- Disproportionate share hospitals’ payments are likely to be lowered after a federal appeal court ruled this week that the payment rule for calculating them can include Medicare and commercial insurance payments.
- Hospitals had argued the 2017 rule should only use Medicaid and uninsured patient payments toward the DSH cap, and sued HHS over the calculation. A lower court ruled in favor, but the U.S. Court of Appeals for the Fifth Circuit overturned that decision Monday.
- The ruling follows a similar finding from August by the U.S. Court of Appeals for the District of Columbia, where judges likewise ruled CMS acted within its authority when it issued the payment rule.
Safety net hospitals, now more strapped than ever as they face potential influxes of COVID-19 patients, have been fighting DSH cuts in the court system for months.
The August decision ruled against children’s hospitals in Minnesota, Virginia and Washington. They have appealed to the U.S. Supreme Court. The ruling from this week is against eight Mississippi hospitals.

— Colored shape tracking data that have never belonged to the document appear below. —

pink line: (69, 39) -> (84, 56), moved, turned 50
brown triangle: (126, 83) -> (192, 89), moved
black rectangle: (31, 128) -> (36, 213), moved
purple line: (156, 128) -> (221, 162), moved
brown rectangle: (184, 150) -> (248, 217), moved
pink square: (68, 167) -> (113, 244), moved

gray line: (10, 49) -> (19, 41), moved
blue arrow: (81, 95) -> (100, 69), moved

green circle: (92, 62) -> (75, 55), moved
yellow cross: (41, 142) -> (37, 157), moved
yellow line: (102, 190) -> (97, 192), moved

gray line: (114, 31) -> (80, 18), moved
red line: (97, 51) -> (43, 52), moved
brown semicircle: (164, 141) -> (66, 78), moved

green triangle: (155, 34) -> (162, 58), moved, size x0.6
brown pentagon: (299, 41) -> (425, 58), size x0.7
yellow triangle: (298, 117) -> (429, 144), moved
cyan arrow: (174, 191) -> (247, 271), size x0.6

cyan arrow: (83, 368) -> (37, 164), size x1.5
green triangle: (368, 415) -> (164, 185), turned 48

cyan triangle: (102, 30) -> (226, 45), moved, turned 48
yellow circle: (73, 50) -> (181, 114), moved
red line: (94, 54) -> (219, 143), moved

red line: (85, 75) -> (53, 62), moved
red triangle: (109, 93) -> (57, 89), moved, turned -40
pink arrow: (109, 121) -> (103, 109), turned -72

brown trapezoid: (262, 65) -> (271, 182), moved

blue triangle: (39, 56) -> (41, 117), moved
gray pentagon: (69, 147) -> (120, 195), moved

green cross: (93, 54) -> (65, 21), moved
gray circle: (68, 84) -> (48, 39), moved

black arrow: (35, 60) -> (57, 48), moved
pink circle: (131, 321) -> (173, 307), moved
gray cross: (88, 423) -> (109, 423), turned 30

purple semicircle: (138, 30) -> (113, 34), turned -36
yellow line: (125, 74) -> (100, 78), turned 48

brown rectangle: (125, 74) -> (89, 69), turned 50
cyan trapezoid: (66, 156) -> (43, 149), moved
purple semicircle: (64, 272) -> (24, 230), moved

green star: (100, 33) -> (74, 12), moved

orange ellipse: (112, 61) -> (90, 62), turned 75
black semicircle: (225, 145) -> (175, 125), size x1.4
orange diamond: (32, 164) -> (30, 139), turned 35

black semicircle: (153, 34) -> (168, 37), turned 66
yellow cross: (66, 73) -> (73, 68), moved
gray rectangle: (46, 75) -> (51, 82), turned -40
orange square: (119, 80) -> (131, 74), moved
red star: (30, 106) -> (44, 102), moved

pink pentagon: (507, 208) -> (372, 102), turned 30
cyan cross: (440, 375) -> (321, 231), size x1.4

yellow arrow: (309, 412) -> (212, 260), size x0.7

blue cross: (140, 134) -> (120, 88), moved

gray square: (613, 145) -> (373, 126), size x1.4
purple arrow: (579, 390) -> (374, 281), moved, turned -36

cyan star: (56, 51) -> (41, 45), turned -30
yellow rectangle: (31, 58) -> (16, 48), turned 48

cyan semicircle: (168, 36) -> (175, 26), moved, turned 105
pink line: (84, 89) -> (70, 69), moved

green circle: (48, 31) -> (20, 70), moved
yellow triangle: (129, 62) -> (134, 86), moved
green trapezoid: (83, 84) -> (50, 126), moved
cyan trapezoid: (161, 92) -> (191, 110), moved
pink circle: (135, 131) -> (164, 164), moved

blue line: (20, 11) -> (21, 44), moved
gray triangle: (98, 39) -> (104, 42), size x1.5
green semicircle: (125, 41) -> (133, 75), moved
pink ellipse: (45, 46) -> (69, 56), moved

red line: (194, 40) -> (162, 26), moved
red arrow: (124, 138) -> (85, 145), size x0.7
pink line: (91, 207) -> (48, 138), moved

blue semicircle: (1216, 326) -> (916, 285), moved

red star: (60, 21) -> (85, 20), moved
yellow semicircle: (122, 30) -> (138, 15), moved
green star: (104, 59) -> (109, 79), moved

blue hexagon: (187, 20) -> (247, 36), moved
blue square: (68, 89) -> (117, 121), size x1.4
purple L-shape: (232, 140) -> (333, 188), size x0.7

In addition to the court arguments, DSH payments are threatened by a planned reduction from Congress. The $4 billion cut, which represents about a third of the program’s funding, has been postponed three times, most recently in December. Lawmakers have until May 22 to delay or stop the cuts before they would take effect.
Many DSH hospitals are in rural locations and face added burden, including low patient volumes and workforce shortages. A recent analysis found 25% of rural hospitals are at a high risk of closing.
Meanwhile, the Senate on Tuesday passed emergency relief legislation that includes $75 billion for hospitals hit hard by the COVID-19 pandemic and forced to halt revenue-driving elective procedures.
An earlier bill included $100 billion for hospitals, and the first $30 billion was distributed earlier this month. The funding was meant to reach facilities quickly and was broadly applied based on Medicare payments.
CMS Administrator Seema Verma said last week the next tranche would be more targeted to hot spots and safety net providers.